Investors’ Compensation Scheme v West Bromwich Building Society
Relevant To: Interpretive approach – broader English approaches
Cite for: Hoffman’s purposive approach, rather than Australian objective approach.

Chartbrook v Persimmon Homes
Relevant To: Interpretive approach – broader English approaches
Cite for: Hoffman’s purposive approach taken a step further – actually reconstructing the contract in a more purposive manner, even without ambiguity. NOT ADOPTED IN AUSTRALIA

*Elderslie Property Investments v Dunn
Relevant To: Interpretive approach – modern Australian approach
Cite for: Modern Queensland approach – objective intention of parties, looking at extrinsic evidence to determine the knowledge and purpose of the parties so far as necessary, and giving commercial contracts a businesslike interpretation.

*Darlington Futures v Delco
Relevant To: Interpretive approach – exclusion/limitation clauses
Issue: Did an exclusion and/or limitation clause apply to prevent the liability for unauthorised broker transactions?
Held: Yes, the limitation clause did. Current approach to interpretation is identical for both, and involves taking the plain language meaning of the clause interpreted in light of the contract as a whole, and then interpreting any ambiguity at THAT point contra proferentem.

Sydney City Council v West
Relevant To: Interpretive approach – exclusion/limitation clauses – 4 corners
Issue: Did an exclusion clause preventing any liability still operate for gross negligence outside of the anticipated scope of the conduct? (Permitting the theft of a car from a car park without requiring the ticket be presented)
Held: No, it did not. It was outside of the ‘four corners’ of the contract, as the contract required the ticket be presented to depart the car park.

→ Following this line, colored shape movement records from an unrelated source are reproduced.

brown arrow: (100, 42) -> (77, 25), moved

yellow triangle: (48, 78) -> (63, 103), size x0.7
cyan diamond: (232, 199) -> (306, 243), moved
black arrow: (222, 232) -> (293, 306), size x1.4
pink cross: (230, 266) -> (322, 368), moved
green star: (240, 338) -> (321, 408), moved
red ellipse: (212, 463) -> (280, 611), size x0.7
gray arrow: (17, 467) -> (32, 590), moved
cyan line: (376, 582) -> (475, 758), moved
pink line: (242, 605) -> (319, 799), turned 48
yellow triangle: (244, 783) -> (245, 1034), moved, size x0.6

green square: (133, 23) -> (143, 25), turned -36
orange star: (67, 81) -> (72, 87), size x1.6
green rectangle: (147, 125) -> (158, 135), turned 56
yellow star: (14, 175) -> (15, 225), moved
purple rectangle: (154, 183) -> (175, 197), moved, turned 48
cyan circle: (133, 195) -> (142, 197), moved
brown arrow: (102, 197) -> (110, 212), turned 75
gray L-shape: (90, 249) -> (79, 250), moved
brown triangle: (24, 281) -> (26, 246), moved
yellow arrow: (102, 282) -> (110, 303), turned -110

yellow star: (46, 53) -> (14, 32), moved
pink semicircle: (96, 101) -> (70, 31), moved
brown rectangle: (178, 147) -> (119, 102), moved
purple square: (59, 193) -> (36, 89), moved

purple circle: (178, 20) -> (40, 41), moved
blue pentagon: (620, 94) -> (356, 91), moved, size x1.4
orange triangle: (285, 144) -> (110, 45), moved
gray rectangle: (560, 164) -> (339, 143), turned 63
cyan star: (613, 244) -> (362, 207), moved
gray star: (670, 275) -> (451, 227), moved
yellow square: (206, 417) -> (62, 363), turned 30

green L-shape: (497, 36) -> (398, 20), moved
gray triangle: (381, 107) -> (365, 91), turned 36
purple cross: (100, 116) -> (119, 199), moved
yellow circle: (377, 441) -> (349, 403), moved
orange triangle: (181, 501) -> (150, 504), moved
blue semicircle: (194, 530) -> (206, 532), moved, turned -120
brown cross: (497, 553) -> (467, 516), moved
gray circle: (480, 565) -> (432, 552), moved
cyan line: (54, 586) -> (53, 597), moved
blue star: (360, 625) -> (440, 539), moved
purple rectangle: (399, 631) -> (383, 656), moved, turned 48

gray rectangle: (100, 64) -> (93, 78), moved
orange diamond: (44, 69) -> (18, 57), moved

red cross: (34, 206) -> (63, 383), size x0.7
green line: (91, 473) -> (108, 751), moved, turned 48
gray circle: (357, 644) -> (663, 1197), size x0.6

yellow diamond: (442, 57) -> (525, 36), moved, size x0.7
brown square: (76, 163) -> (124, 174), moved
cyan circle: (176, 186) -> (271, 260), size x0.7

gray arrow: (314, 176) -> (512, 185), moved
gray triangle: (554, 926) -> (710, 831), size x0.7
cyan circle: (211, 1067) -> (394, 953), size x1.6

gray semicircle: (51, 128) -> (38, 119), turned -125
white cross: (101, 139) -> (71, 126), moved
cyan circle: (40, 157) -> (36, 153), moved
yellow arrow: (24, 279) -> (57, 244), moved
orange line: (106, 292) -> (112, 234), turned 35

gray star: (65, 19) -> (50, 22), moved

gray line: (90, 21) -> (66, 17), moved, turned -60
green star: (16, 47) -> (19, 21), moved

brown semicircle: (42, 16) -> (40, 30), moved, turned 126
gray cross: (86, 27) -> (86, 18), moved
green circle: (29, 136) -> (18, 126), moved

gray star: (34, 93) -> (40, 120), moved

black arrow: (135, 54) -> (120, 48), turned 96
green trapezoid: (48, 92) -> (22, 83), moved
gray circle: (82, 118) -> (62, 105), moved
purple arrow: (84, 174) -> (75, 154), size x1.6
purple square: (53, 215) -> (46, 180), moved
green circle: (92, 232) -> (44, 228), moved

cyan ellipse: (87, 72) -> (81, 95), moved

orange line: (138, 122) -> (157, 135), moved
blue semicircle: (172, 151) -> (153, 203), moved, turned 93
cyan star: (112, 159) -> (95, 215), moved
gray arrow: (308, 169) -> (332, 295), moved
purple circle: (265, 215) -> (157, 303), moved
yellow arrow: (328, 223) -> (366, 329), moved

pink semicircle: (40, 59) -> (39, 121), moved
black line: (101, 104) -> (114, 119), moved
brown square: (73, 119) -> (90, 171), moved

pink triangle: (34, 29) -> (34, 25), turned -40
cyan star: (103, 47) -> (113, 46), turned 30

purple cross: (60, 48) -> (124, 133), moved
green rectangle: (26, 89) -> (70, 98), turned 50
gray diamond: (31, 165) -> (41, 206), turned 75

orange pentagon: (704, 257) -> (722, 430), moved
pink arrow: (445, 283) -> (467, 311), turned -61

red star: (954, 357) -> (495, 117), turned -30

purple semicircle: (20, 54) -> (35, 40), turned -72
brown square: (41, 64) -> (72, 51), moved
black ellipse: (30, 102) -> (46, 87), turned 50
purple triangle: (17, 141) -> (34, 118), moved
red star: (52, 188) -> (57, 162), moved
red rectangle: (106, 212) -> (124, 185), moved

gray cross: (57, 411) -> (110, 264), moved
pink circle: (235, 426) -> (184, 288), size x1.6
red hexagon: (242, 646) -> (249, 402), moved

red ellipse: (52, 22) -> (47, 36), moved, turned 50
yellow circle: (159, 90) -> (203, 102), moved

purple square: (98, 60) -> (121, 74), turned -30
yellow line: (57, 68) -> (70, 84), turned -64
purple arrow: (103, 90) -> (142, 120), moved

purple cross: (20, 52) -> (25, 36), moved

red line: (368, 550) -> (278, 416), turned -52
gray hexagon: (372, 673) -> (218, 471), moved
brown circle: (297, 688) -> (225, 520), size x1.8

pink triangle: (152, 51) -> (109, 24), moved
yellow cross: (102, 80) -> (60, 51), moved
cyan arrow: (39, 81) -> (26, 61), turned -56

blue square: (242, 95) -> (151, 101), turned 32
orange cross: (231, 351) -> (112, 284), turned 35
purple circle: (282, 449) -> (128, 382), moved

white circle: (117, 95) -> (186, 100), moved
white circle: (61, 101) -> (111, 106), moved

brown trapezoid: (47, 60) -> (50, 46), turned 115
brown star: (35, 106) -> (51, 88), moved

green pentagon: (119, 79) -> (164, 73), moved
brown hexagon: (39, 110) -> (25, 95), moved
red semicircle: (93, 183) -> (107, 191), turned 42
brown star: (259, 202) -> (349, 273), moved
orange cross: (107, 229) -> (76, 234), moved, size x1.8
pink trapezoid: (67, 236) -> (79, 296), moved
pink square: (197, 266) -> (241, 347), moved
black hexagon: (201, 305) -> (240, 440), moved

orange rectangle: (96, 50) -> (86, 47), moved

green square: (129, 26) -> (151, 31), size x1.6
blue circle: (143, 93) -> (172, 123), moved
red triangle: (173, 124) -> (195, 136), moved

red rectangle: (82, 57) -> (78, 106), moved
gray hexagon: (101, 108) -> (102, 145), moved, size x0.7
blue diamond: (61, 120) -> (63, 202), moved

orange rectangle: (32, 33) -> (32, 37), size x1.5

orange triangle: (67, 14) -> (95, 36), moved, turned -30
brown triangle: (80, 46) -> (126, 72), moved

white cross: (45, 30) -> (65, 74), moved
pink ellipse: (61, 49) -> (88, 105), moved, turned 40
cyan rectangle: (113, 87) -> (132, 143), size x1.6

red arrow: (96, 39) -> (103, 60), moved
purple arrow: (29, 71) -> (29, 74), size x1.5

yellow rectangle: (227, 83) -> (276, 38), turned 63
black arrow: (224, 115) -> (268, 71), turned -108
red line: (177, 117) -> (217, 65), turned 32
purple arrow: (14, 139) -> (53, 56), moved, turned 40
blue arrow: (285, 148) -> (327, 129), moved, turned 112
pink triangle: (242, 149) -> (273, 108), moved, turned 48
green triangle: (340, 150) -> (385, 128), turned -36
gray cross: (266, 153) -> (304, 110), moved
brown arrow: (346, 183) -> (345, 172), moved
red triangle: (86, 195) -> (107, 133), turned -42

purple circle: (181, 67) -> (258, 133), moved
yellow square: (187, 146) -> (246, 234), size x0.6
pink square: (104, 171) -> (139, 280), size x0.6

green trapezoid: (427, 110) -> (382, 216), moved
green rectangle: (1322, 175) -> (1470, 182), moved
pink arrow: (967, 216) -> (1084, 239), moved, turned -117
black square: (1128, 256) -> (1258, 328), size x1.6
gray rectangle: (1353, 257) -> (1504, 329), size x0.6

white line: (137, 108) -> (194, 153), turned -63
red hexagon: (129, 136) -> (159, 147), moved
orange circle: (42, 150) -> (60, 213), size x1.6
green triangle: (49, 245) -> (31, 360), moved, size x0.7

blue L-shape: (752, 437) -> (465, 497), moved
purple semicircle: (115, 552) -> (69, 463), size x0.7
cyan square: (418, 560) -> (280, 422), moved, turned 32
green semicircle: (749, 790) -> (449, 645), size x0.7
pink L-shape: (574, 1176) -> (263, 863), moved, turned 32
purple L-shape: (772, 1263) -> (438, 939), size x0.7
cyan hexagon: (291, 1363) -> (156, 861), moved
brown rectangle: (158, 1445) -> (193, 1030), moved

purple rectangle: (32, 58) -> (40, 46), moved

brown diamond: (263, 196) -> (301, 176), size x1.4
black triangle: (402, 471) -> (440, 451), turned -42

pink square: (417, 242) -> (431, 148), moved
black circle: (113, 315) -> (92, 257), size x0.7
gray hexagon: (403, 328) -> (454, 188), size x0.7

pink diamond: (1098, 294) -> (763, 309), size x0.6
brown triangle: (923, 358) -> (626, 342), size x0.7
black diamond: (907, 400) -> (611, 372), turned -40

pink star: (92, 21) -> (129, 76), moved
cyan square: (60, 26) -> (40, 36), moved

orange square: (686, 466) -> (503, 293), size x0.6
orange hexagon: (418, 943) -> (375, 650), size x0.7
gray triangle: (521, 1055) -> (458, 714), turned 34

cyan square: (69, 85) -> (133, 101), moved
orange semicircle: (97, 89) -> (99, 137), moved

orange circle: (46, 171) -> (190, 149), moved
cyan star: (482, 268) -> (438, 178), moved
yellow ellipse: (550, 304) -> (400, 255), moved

Nisho Iwai v Malaysian International Shipping
Relevant To: Interpretive approach – exclusion clauses.
Issue: Were stolen prawns after discharge covered by a clause preventing liability after delivery or for anything the “Carrier” could not prevent by reasonable diligence?
Held: Yes, they were. Applying a Darlington ‘plain language as read in the context of the contract as a whole’ approach, ‘mere discharge’ was not delivery, it only applied to things the carrier company could directly prevent by reasonable diligence, not their sub-contractors or employees

Van der Sterren v Cibernetics
Relevant To: Interpretive approach – exclusion clauses
Issue: Was a clause preventing liability unless notified within 14 days sufficient to prevent liability for difficult to identify defects?
Held: Yes it was – the clause was sufficiently clear and had no ambiguity.

TNT v May & Baker
Relevant To: Interpretive approach – 4 corners approach/fundamental breach
Issue: Did an exclusion clause prevent liability for a fire during storage in a private residence, rather than a depot as specified by the contract?
Held: No it did not. However, this was not due to a fundamental breach preventing the clause from applying, but rather because, as a matter of INTERPRETATION, exclusion clauses will be read to only apply to authorised acts unless the language clearly applies to unauthorised ones as well.

Wallis Son & Wells v Pratt & Haynes
Relevant To: Interpretive approach – contra proferentem
Issue: Did an exclusion clause excluding any warranties, express or implied, apply to excluding all warranties and conditions (common language definition) or only ‘non-essential’ warranties, compared to essential conditions (narrow legal definition)?
Held: It should be interpreted contra proferentem, against the interests of the party relying on it, and as such only apply the narrow legal definition.